As someone who's spent his professional life writing cross-platform code, this is a really bad and limiting sales pitch. It is pitched at people who just don't want to learn another language for whatever reason, but would be willing to learn the entire OS X API, except trapped in a language for which it's calling syntax becomes cumbersome.
First, of all, you have to realize that the Objective-C language is small. It is not C++, which even a professional coder might never learn in its entirety. It is a elegant little language which adds object oriented extensions to C. The fact that you spend most of your time using those extensions doesn't make them any more verbose. It has had some further extensions in recent years, but it is still reasonably compact.
Also realize that the OS X APIs are huge, composed of literally thousands of messages, methods, structures, enumerations and constants in dozens of frameworks. I've been programming on OS X for a decade, and Apple adds APIs at a rate faster than I can learn them.
So, MonoMac saves you the trouble of learning a small language, while expecting you to master a large API which has been transmogrified to make sense to C# programmers. And the vast majority of the documentation and forum postings for that API assume it is in another language. That's not much of a pitch.
I used to work on a karyotyping application when I was living in suburban Chicago. It was Mac/PC and was written in C++. 90% of our code was shared between the platforms. We used standard application frameworks, at the time PowerPlant and MFC which relieved us of maintaing code every application uses, and gave us a lightweight entry into native appearances and behaviors. Almost all the document data structure and rendering code was cross-platform. So 10% of the code was dealing with the user facing part of the application or calling into native operating system services and the rest was vanilla C++ dealing with an abstract environment.
Consider a typical Model-View-Controller design. If one has a shared language like C# running in Mono, then we can factor our code such that all or almost all of the Model code is in shared vanilla C#, some or even most of the Controller code can be written in C#, although I'd prefer that Objective-C be used for Controllers on the Mac, and the bulk of the View code is no code at all, but what you get from the framework by using standard widgets, windows and other classes using the provided GUI tools. Basically, you want the framework to handle everything outside your document frame in your window. Depending on the application, you can have very high code reuse, or less if you need high performance access to operating system services, such as the example de Icaza gave of using the Audio Units API for sound processing.
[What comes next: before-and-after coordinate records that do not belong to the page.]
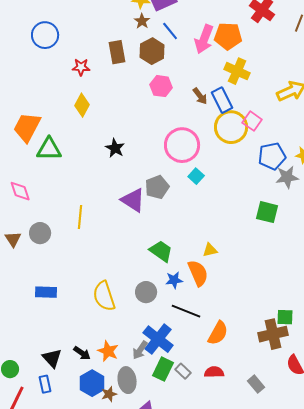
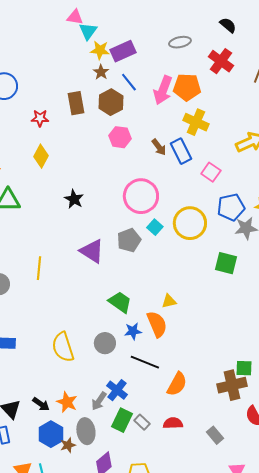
yellow circle: (231, 127) -> (190, 223), moved
gray pentagon: (157, 187) -> (129, 240), moved
blue cross: (158, 339) -> (117, 390), size x0.7

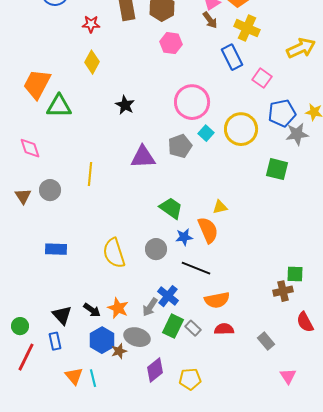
brown arrow: (159, 147) -> (210, 20), moved
purple triangle: (92, 251) -> (143, 157), turned -36
orange semicircle: (177, 384) -> (217, 300), moved, turned 50
brown cross: (232, 385) -> (283, 291), size x0.7
gray ellipse: (86, 431) -> (137, 337), turned -65

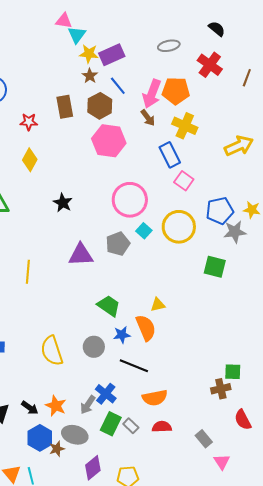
pink hexagon: (171, 43) -> (109, 141), size x1.5
pink square: (262, 78) -> (184, 181), moved
pink triangle: (288, 376) -> (222, 462), moved

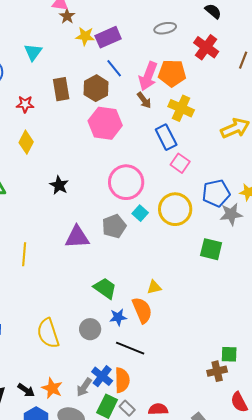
cyan triangle: (77, 35) -> (33, 52), moved
brown star: (90, 76) -> (67, 16), moved
orange semicircle: (155, 398) -> (122, 380), moved, turned -80

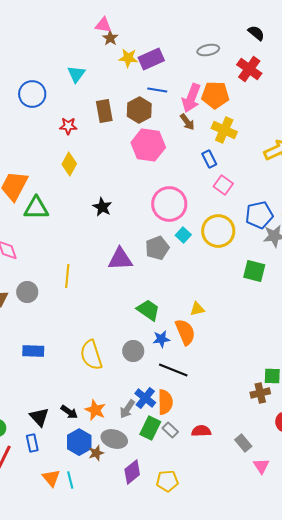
blue line: (114, 68) -> (157, 90), turned -42
blue rectangle: (166, 137) -> (209, 159), size x0.7

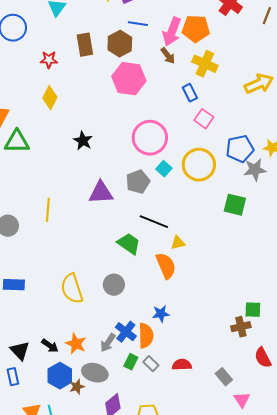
blue star: (161, 339) -> (161, 314), moved
black line: (173, 370) -> (154, 222), moved
green rectangle: (150, 428) -> (131, 362), size x0.7

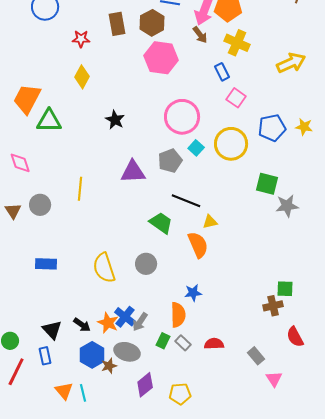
gray star: (255, 170) -> (287, 206), moved
blue cross: (126, 332) -> (125, 317), moved

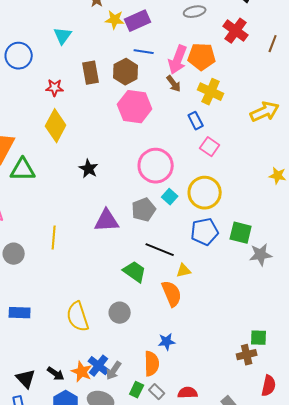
yellow diamond: (82, 77) -> (56, 126), size x1.4
blue pentagon: (272, 128) -> (205, 232), moved
red semicircle: (295, 337) -> (269, 386), turned -140

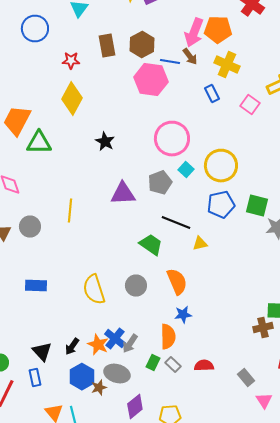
blue line: (144, 52) -> (170, 62), moved
pink square: (210, 147) -> (250, 104), moved
orange semicircle: (172, 294) -> (177, 282), moved
black arrow: (56, 374) -> (72, 346), turned 90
Regardless, this should be abstracted away and created with factories to make it callable from vanilla code.
So you'd end up with 4 kinds of code:
Vanilla C# that doesn't do much beyond manipulate vanilla objects and simple types, and implement various abstract interfaces or protocols.
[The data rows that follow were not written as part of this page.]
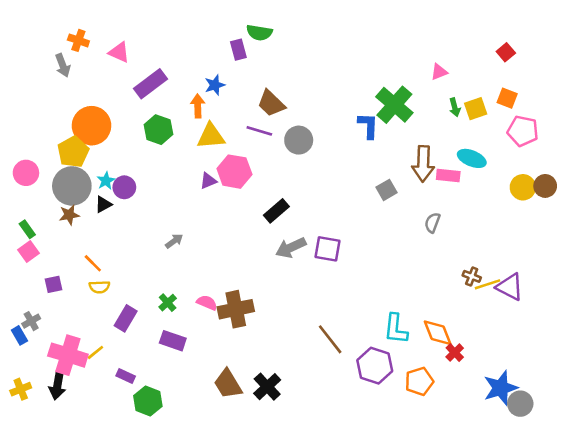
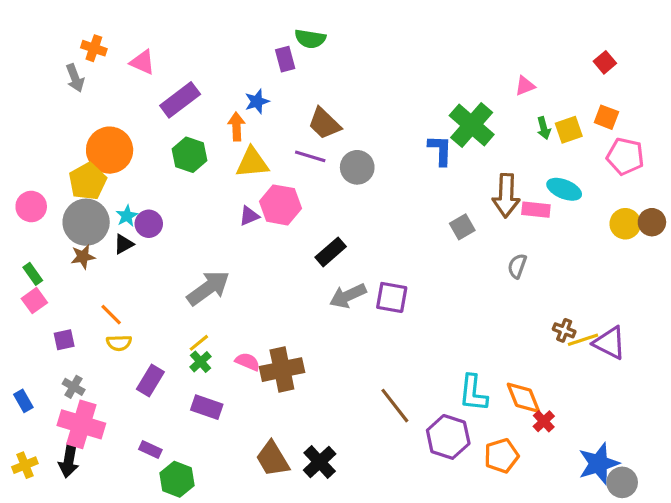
gray arrow: (174, 241) -> (208, 288), size x2.0
gray cross: (31, 321) -> (74, 387), moved, turned -30
yellow line: (95, 352) -> (199, 343), moved

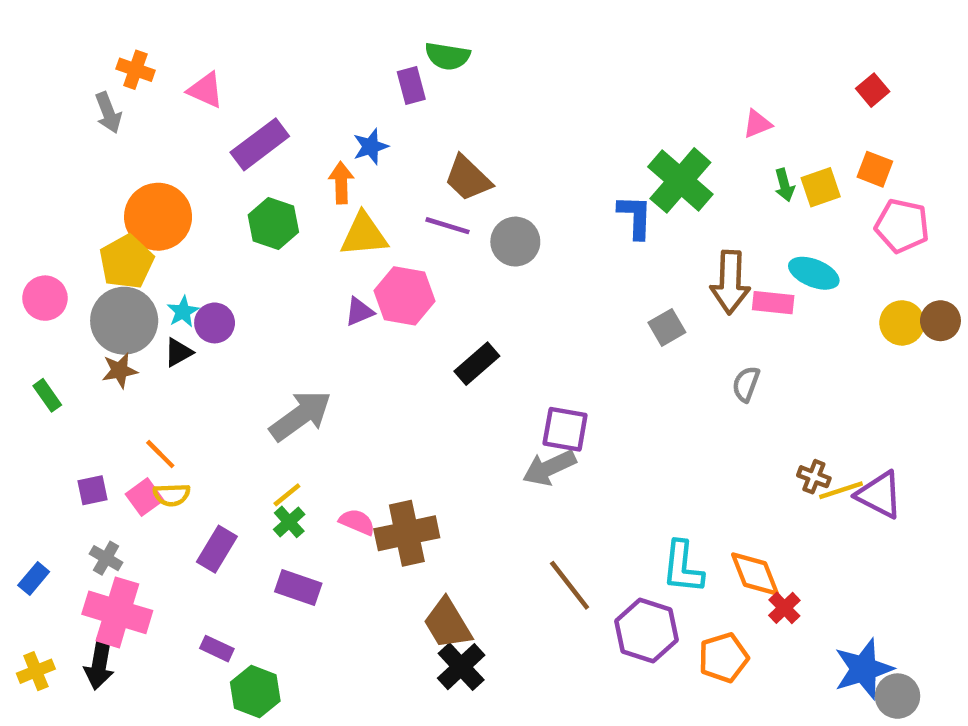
gray arrow: (348, 296) -> (549, 468), moved
pink square: (34, 301) -> (144, 497), moved
blue rectangle: (23, 401) -> (34, 578), turned 70
brown trapezoid: (273, 459) -> (448, 624), moved

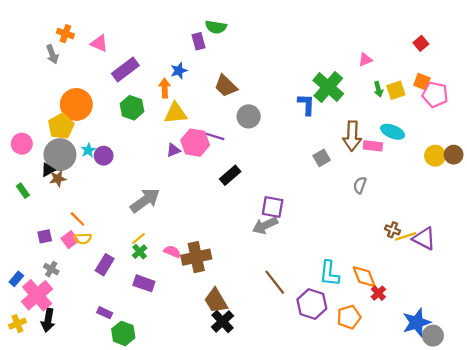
purple line: (448, 226) -> (214, 136), moved
pink pentagon: (902, 226) -> (435, 95), moved
black triangle: (178, 352) -> (48, 170), moved
pink cross: (117, 612) -> (37, 295), moved, turned 32

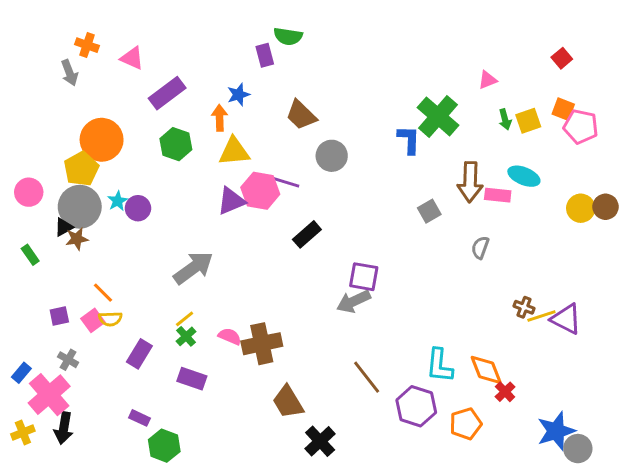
purple triangle: (173, 150) -> (231, 201), size x1.5
black cross: (222, 321) -> (320, 441), moved

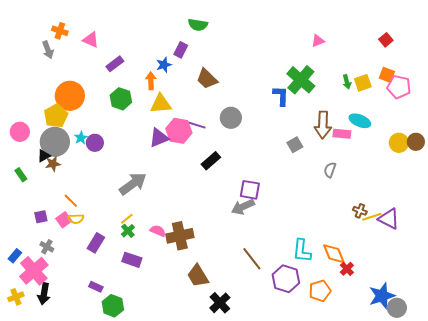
purple rectangle: (265, 55) -> (181, 50), moved, turned 42
pink triangle: (488, 80) -> (318, 41), moved
purple rectangle: (167, 93) -> (115, 64), size x0.7
gray circle: (332, 156) -> (231, 118), moved

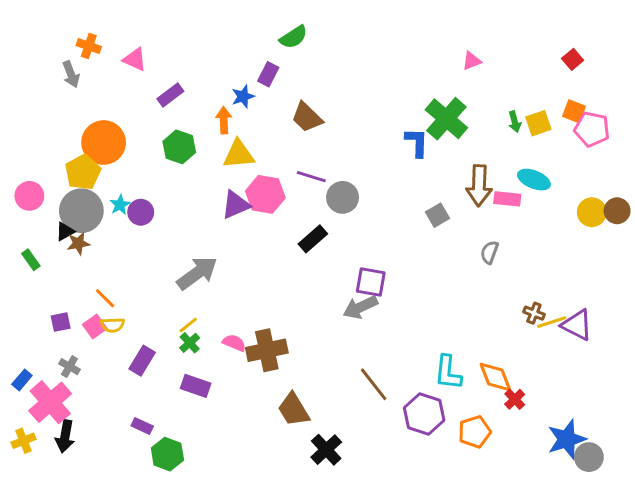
green semicircle: (198, 25) -> (294, 37), turned -42
gray circle: (231, 118) -> (343, 197), moved
purple line: (196, 125) -> (311, 177), moved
Windows specific C# that makes use of Windows frameworks
MonoMac specific C# that makes use of native Mac services
Objective-C for Mac specific GUI code and isn't as awkward as C# would be.
For a lot of applications the first kind can be the bulk of code.
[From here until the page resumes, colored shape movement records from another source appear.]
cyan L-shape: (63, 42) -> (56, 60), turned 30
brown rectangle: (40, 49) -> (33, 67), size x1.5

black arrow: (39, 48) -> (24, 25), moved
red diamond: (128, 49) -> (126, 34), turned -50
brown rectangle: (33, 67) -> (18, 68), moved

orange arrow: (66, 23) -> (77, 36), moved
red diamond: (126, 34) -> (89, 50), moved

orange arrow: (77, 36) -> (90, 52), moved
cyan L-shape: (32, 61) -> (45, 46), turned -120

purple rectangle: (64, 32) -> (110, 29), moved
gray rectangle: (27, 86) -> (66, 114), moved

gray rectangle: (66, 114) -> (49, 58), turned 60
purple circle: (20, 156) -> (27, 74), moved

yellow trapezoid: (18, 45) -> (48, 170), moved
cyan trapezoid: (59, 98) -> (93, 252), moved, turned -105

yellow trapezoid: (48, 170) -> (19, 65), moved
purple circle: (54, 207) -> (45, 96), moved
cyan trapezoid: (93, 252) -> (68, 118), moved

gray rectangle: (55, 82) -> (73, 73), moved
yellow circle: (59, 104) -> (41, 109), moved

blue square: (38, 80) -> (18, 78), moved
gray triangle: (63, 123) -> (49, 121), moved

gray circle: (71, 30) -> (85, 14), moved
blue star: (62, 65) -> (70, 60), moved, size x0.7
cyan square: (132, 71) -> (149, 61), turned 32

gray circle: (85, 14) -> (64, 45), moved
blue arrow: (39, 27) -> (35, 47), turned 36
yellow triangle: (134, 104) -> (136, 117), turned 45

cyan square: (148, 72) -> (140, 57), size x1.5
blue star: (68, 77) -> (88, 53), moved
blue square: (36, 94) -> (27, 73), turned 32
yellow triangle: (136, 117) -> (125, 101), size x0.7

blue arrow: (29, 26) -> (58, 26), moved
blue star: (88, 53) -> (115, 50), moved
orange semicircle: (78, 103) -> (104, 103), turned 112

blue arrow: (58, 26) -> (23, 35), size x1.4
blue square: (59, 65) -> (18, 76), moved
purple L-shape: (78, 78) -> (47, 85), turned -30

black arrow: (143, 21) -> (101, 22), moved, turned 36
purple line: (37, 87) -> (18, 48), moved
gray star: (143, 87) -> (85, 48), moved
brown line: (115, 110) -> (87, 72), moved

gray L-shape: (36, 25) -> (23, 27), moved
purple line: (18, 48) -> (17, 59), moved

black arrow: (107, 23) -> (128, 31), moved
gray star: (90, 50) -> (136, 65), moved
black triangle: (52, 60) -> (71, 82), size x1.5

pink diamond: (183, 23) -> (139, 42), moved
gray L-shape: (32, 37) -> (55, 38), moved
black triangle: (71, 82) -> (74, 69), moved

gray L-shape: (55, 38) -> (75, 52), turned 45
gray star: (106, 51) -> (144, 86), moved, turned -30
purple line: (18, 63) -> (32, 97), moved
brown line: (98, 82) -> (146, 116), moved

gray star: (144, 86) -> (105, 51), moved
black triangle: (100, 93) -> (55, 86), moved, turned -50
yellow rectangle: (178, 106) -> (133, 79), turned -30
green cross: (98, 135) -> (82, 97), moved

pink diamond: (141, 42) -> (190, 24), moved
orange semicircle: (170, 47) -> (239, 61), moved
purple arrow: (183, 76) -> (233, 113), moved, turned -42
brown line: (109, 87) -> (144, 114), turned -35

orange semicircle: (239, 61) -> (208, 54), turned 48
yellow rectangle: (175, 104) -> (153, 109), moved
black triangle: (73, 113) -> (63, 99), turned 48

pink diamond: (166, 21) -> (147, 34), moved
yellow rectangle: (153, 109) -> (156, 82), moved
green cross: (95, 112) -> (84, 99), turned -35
This takes discipline but it results in a more maintainable, focused code base.
I think that's a better pitch.
Not that I'm advocating it, I haven't tried to see if my decade old experiences with cross-platform design are transferable to the Mono runtime environment. Nor do I think Mono has proven itself enough for risking a project on it. I was floored that such a well known project only has 200 or so active users.
And I like Objective-C, it's a lot of fun.